Regarding the CT scan, similar to other researches, we found that multiple-lobes involvement and peripheral distribution were common. However, in the present study, instead of right low lobe, left low lobe is affected mostly.^5,6 Consistent with a recent report which suggested that more than 70% COVID-19 patients with negative RT-PCR results had typical CT manifestations, 6/8 (75%) of our patients' CT scans had GGO, a typical symbol of viral pneumonia. Two patients were negative in CT scans during the whole hospitalization, which reveals that repeated RT-PCR test is irreplaceable. A CT scan was usually performed according to the symptoms, as well laboratory findings of patients and physician and we recommend that chest CT should be performed as a supplement to RT-PCR during the COVID-19 outbreak.

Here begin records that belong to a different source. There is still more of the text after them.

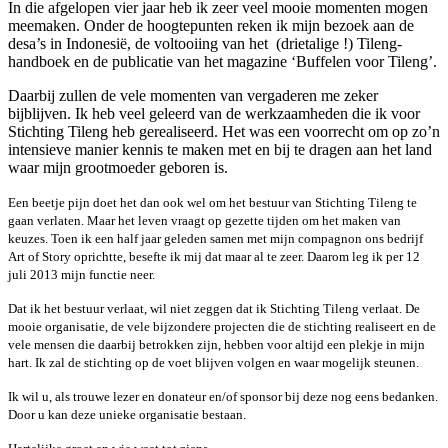
In die afgelopen vier jaar heb ik zeer veel mooie momenten mogen
meemaken. Onder de hoogtepunten reken ik mijn bezoek aan de
desa’s in Indonesië, de voltooiing van het (drietalige !) Tileng-
handboek en de publicatie van het magazine ‘Buffelen voor Tileng’.
Daarbij zullen de vele momenten van vergaderen me zeker
bijblijven. Ik heb veel geleerd van de werkzaamheden die ik voor
Stichting Tileng heb gerealiseerd. Het was een voorrecht om op zo’n
intensieve manier kennis te maken met en bij te dragen aan het land
waar mijn grootmoeder geboren is.
Een beetje pijn doet het dan ook wel om het bestuur van Stichting Tileng te
gaan verlaten. Maar het leven vraagt op gezette tijden om het maken van
keuzes. Toen ik een half jaar geleden samen met mijn compagnon ons bedrijf
Art of Story oprichtte, besefte ik mij dat maar al te zeer. Daarom leg ik per 12
juli 2013 mijn functie neer.
Dat ik het bestuur verlaat, wil niet zeggen dat ik Stichting Tileng verlaat. De
mooie organisatie, de vele bijzondere projecten die de stichting realiseert en de
vele mensen die daarbij betrokken zijn, hebben voor altijd een plekje in mijn
hart. Ik zal de stichting op de voet blijven volgen en waar mogelijk steunen.
Ik wil u, als trouwe lezer en donateur en/of sponsor bij deze nog eens bedanken.
Door u kan deze unieke organisatie bestaan.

Mulbsta score is easy-to-use clinically predictive tool for assessing 90-day mortality risk. 0–11 means “low-risk” (mortality = 5.07%) and 12–22 means “high-risk” (mortality = 33.92%).⁷ Oxygen index of patient 4 with a high risk score (score 13) deteriorated during the treatment. Thanks to this scoring system, he received oxygen support including by nasal tube and HFNC quickly. The scoring system enhances the confidence of severity evaluation in physician. We suggest that it should performed among all the COVID-19 patients if possible.

Our study is limited by the small sample and some of the patients are still hospitalized or persist with positive stool detection at the time of writing, which means we cannot evaluate the factors related to outcome, such as the duration of positive detection, oxygen support lasting time or Mulbsta score. Moreover, there is increasing SARS-CoV-2 variants but our study only focus on the early strain as the data was collected at the beginning of COVID-19 outbreak (18th January to 26th February, 2020). Thus, maybe there are different features among the variants.

Limitation

Our study was performed in the early stage of COVID-19 outbreak and thus the sample size may be unsatisfactory.

Conclusion

In conclusion, our study elucidated and gave insight on the clinical features of hospitalized patients with initially negative detection of COVID-19 nucleic acid. Notably, we suggest that patient with only symptoms of digestive system issues should screen for SARS-CoV-2, like the one with fever or respiratory symptoms. CT scan and repeated RT-PCR for COVID-19 are extremely necessary. Mulbsta score should performed as routine work to the COVID-19.